Fenomena tersebut menunjukkan bahwa literasi
digital menjadi salah satu hal penting yang harus dipahami generasi muda saat
ini. Kemampuan menggunakan teknologi saja tidak cukup, tetapi perlu diimbangi
dengan kemampuan berpikir kritis, memahami etika komunikasi digital, serta
membangun sikap bertanggung jawab dalam menyampaikan maupun menerima informasi
di ruang publik digital. Pelajar sebagai generasi digital native memiliki peran
penting dalam menciptakan ekosistem media sosial yang sehat, informatif, dan beretika.
Berangkat dari kondisi tersebut, dosen dan mahasiswa program studi Hubungan Internasional UPN Veteran Jawa Timur melaksanakan kegiatan pengabdian masyarakat di MAN Surabaya pada Jumat, 22 Mei 2026. Kegiatan ini merupakan project mata kuliah Masyarakat Informasi dan Jejaring Global yang dikemas dalam pembelajaran berbasis praktik dengan tujuan agar mahasiswa tidak hanya memahami konsep dan teori secara akademis di dalam kelas, tetapi juga mampu mengimplementasikan pengetahuan tersebut secara nyata di tengah masyarakat.
Salah satu dosen pengampu mata kuliah Masyarakat
Informasi dan Jejaring Global menyampaikan bahwa kegiatan pengabdian masyarakat
ini menjadi bagian penting dalam proses pembelajaran mahasiswa di era digital
saat ini. Menurutnya, mahasiswa tidak cukup hanya memahami teori mengenai
masyarakat informasi, budaya digital, maupun literasi media di dalam ruang
kelas, tetapi juga perlu mampu menerapkan pengetahuan tersebut secara langsung
kepada masyarakat melalui kegiatan yang edukatif dan solutif.
Adapun judul kegiatan ini adalah Strengthening Digital Literacy to Shape Responsible Public, Opinion Public & Education (SCOPE) di MAN Surabaya. Kegiatan ini bertujuan meningkatkan pemahaman siswa mengenai pentingnya literasi digital dalam membentuk opini publik yang bertanggung jawab di era media sosial.
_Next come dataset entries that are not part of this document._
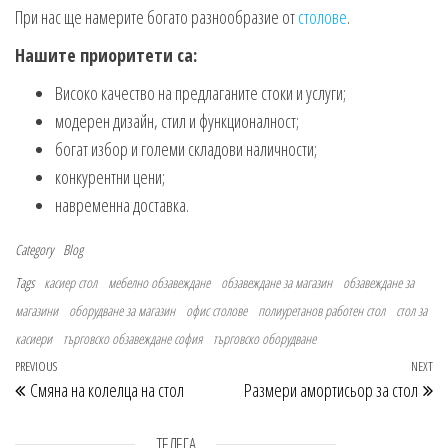
При нас ще намерите богато разнообразие от
столове
.
Нашите приоритети са:
Високо качество на предлаганите стоки и услуги;
модерен дизайн, стил и функционалност;
богат избор и големи складови наличности;
конкурентни цени;
навременна доставка.
Category
Blog
Tags
касиер стол
мебелно обзавеждане
обзавеждане за магазин
обзавеждане за
магазини
оборудване за магазин
офис столове
полиуретанов работен стол
стол за
касиери
търговско обзавеждане софия
търговско оборудване
Навигация
Previous Post
PREVIOUS
NEXT
Ne
Смяна на колелца на стол
Размери амортисьор за стол
ТЕЛЕГА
Dalam kegiatan tersebut, dosen dan mahasiswa memberikan edukasi mengenai berbagai tantangan komunikasi digital, mulai dari fenomena penyebaran berita palsu, manipulasi opini publik di media sosial, hingga pentingnya etika dalam berkomunikasi secara online. Materi disampaikan melalui pendekatan interaktif berupa presentasi materi, diskusi kelompok, dan kuis sehingga siswa dapat memahami materi secara lebih aplikatif dan kontekstual.
Para siswa juga diajak
untuk memahami bagaimana opini publik dapat terbentuk melalui media digital
serta bagaimana algoritma media sosial memengaruhi informasi yang diterima
pengguna setiap hari. Selain itu, peserta diberikan pemahaman mengenai
pentingnya melakukan verifikasi informasi sebelum membagikannya kepada orang
lain guna mencegah penyebaran hoaks dan disinformasi.
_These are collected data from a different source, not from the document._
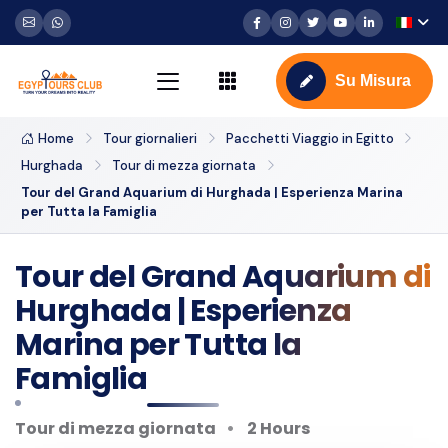
Su Misura
Home
Tour giornalieri
Pacchetti Viaggio in Egitto
Hurghada
Tour di mezza giornata
Tour del Grand Aquarium di Hurghada | Esperienza Marina
per Tutta la Famiglia
Tour del Grand Aquarium di
Hurghada | Esperienza
Marina per Tutta la
Famiglia
Tour di mezza giornata
2 Hours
Antusiasme siswa terlihat selama kegiatan berlangsung. Para peserta aktif berdiskusi mengenai fenomena viral di media sosial, pengalaman menghadapi informasi yang belum tentu benar, hingga tantangan menjaga etika komunikasi di dunia digital.
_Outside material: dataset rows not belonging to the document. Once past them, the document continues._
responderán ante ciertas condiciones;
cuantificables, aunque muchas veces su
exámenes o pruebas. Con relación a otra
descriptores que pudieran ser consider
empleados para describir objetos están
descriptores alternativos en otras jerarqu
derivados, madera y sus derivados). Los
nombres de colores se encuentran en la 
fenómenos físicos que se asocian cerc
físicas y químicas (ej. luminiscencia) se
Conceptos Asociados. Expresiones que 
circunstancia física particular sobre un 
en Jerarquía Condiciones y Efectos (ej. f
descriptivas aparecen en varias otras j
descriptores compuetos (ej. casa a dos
Kegiatan ini juga membuka ruang refleksi bagi siswa mengenai pentingnya menjadi pengguna media sosial yang tidak hanya aktif, tetapi juga bertanggung jawab. Melalui kegiatan pengabdian masyarakat ini, dosen dan mahasiswa berharap program SCOPE dapat menjadi sarana edukasi yang mampu meningkatkan kesadaran generasi muda mengenai pentingnya literasi digital di era masyarakat informasi.